Wednesday, June 11, 2008

Get a life

Talk about suffering for your art.

Mexican artist Filemon Trevino went through a lot to produce the world’s longest drawing. (A quarter-mile, it is!)

He neglected food, sleep and water over the 6,000 hours it took him to finish it. He grew a beard, and lost 35 pounds. He was even hospitalized seven times for dehydration, heart and kidney problems, all from hours and hours of scribbling in a stuffy room.

Went through 800 pencils, too. (Hope he was buying them in bulk.)

The drawing, by the way, is “a representation of the heart and circulatory system, with symbols including doves, geometric shapes and hundreds of yards of intertwined tubes.”

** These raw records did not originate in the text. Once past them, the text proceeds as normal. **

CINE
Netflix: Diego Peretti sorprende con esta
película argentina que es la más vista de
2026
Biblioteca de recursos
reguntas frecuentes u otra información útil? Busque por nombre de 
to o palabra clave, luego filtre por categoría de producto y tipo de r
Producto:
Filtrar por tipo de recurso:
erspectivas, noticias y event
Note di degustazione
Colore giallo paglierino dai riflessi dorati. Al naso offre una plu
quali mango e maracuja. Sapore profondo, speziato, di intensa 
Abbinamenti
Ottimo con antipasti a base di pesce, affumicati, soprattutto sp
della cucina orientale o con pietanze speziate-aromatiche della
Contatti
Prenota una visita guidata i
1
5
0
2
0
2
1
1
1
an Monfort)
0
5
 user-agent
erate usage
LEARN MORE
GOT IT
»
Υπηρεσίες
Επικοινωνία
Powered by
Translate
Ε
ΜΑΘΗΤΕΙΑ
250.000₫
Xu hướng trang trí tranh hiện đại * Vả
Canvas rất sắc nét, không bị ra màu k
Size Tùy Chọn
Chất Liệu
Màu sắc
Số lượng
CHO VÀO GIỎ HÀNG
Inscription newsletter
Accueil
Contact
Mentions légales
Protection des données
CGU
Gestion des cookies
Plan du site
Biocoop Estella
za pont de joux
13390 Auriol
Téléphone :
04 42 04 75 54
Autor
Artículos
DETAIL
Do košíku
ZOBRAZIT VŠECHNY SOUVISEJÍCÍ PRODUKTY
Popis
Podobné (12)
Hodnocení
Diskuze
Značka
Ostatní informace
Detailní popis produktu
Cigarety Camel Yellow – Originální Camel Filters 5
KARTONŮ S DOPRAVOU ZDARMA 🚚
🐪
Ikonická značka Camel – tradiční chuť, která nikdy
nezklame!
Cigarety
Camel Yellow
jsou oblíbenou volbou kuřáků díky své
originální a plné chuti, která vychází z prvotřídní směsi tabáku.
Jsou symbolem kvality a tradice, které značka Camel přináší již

Gee, I can’t wait to see it.

But there’s drama in this drawing.

The artwork, which consumed his life for over a year, could not compete for a world record. First, someone had to display it and pay the $600 fee for the Guinness Book of World Records.

Luckily for Filemon, his masterpiece was displayed at Regiomontana University. Later, the Guinness guys declared it to be a world record.

Filemon must be relieved.

Otherwise, he might suspect that THE WHOLE THING WAS A GIGANTIC WASTE OF TIME.

1 comment:

Anonymous said...

As with the nutter who climbs skyscrapers, couldn't this man get a real job? Who feeds, clothes, and shelters him?